三重県内公立学校教員の採用試験で、今年度の受験者数が記録が残るこの32年間で最少だったことがわかった。民間企業の採用選考が早まるなか、県教育委員会は試験を例年より1カ月前倒ししたが、受験者減に歯止めはかからなかった。

 県教委によれば、来年度採用に向けて今年度は6月15日に1次試験、7月に2次試験(技能・実技、論述、面接)があり、8月30日に合格発表があった。

 文部科学省は、小中高校などの教員の人材を確保するため、6月16日を1次試験の目安として検討するよう全国の教育委員会に要請していた。

 東海3県と名古屋市はこれまで1次試験日を合わせており、文科省の求めに応じ、今年度は1次試験を例年より1カ月間前倒しして6月15日とした。

 全国で受験者数は年々減る傾向で、三重県も同様だ。

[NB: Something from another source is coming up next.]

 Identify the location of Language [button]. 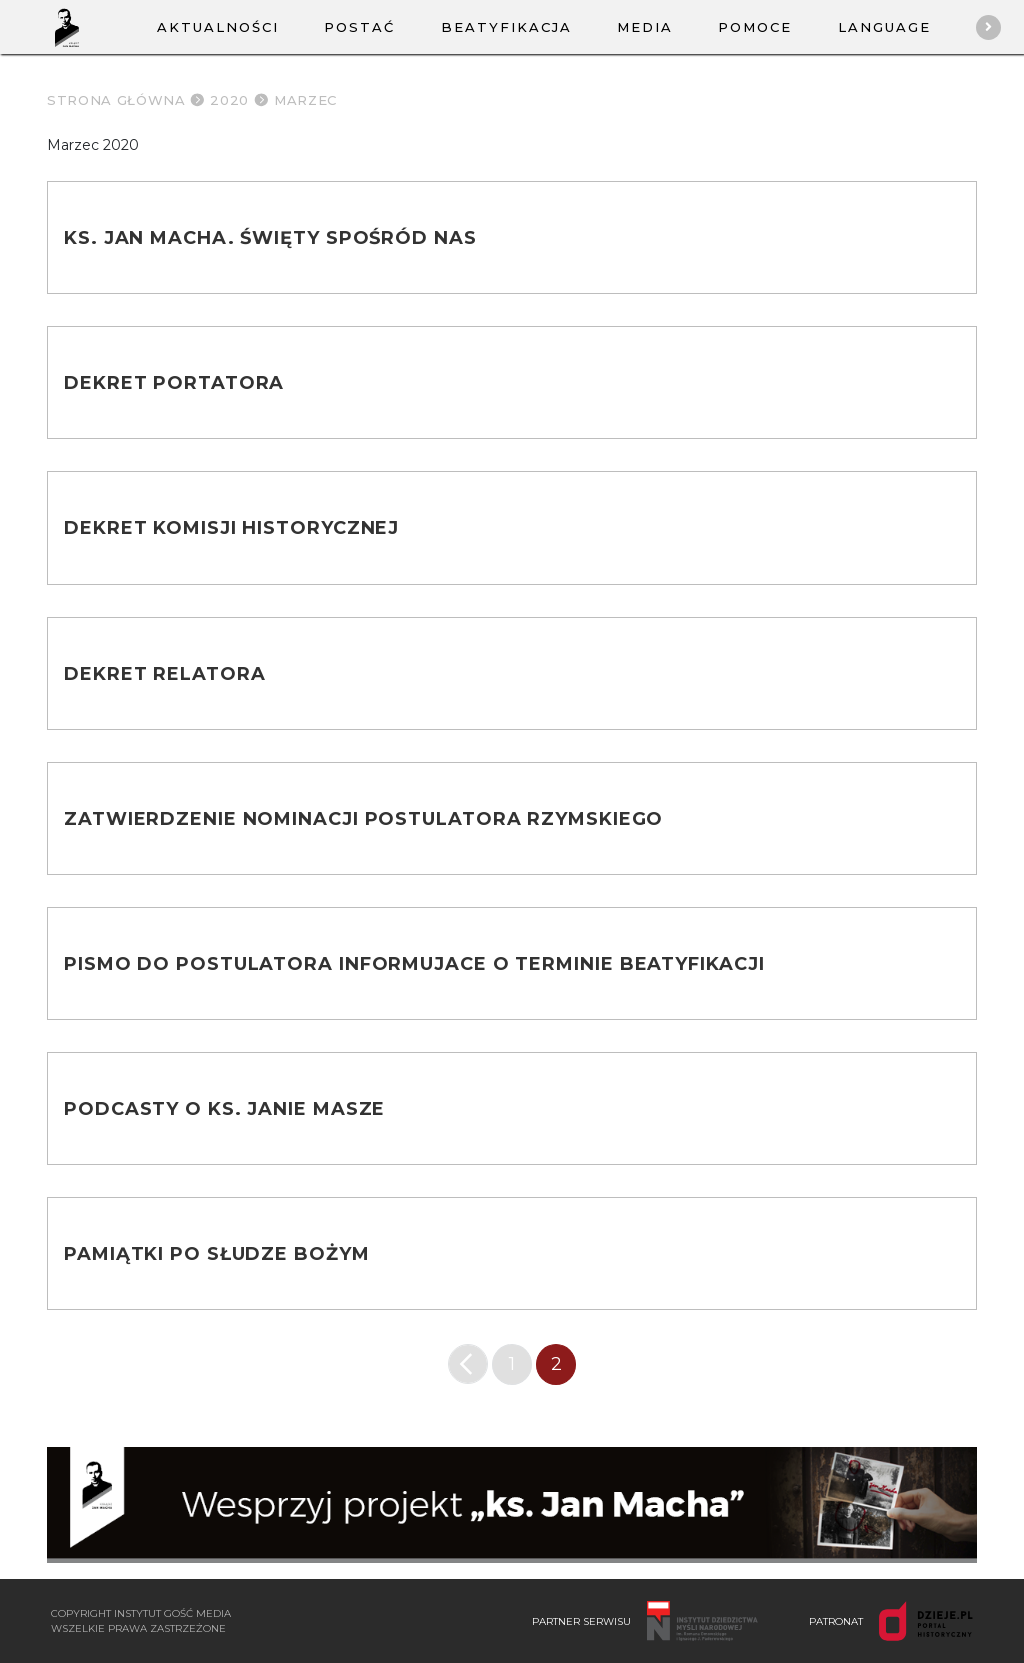
(884, 27).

県の今年度の受験者は1843人(小学校教諭希望の大学3年対象の特別選考を除く)だった。記録が残る1993年度以降、2013年度には3092人の受験者がいたが、今年度は最少だった昨年度より214人減り、初めて2千人を割った。

 2次試験合格者は548人で、倍率は3.4倍だった。校種別などの倍率は、小学2.3倍、中学3.6倍、高校5.3倍、特別支援学校3.4倍、養護教諭10.0倍、栄養教諭6.8倍だった。中学家庭科は採用見込み約4人に対して受験者3人(合格者2人)だった。

 01年度採用は合格者数が157人と少なく17.4倍あったが、来年度採用は最も低い倍率の広い門だった。

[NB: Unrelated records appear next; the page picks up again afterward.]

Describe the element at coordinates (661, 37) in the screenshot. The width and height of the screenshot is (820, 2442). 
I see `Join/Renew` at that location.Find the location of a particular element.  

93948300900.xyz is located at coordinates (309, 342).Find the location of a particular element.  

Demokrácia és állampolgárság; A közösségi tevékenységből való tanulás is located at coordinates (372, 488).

 前倒し実施について、福永和伸県教育長は昨年7月の記者会見で「民間がどんどん決定が早くなっていくなかで、少しでも挽回(ばんかい)できるかなと思っている。どの程度効果があるかわからないが手を打たないといけない」と述べていた。

 県教委は前倒しの結果について、「単年度だけで判断できない」とする。受験者数が前年より減ったことについて、同じく前倒しした近畿の府県市と試験日が重なり、受験者が併願できなくなったことなどを理由に挙げている。

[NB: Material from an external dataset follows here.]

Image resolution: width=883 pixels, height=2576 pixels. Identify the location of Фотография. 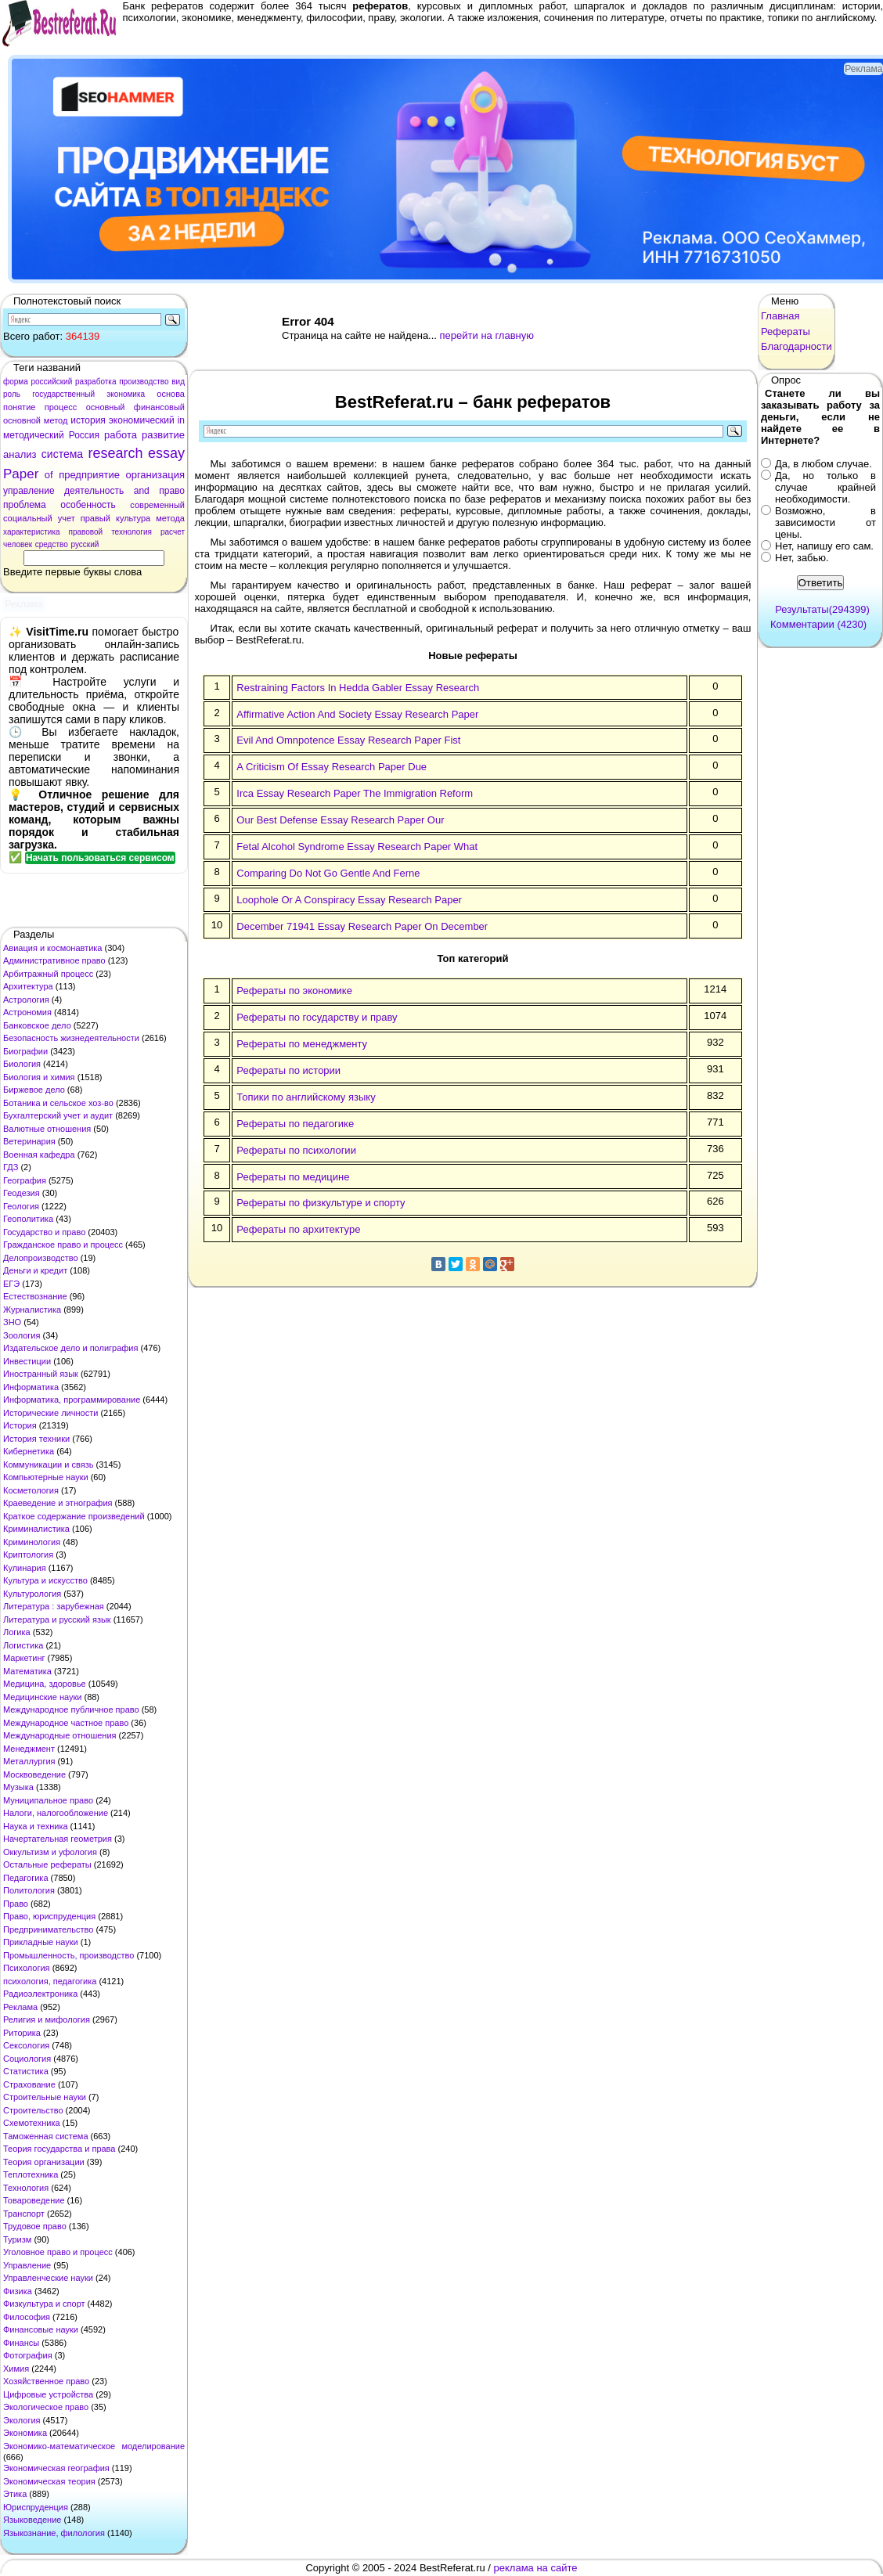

 来年度も、今年度と同じ時期に採用試験を実施する。民間企業の早期囲い込みの動きは活発で、今後については検討する。「採用試験の準備や大学の教育実習の日程との調整などが課題」(教職員課)という。

 県教委は教員確保のために、高校生や大学生に教職の魅力を伝える説明会を開いたり、教員の働き方改革を進めたりしている。教職員課の山本エリ班長は「何よりも『教員になりたい』と思ってもらうことが大切だ」と話している。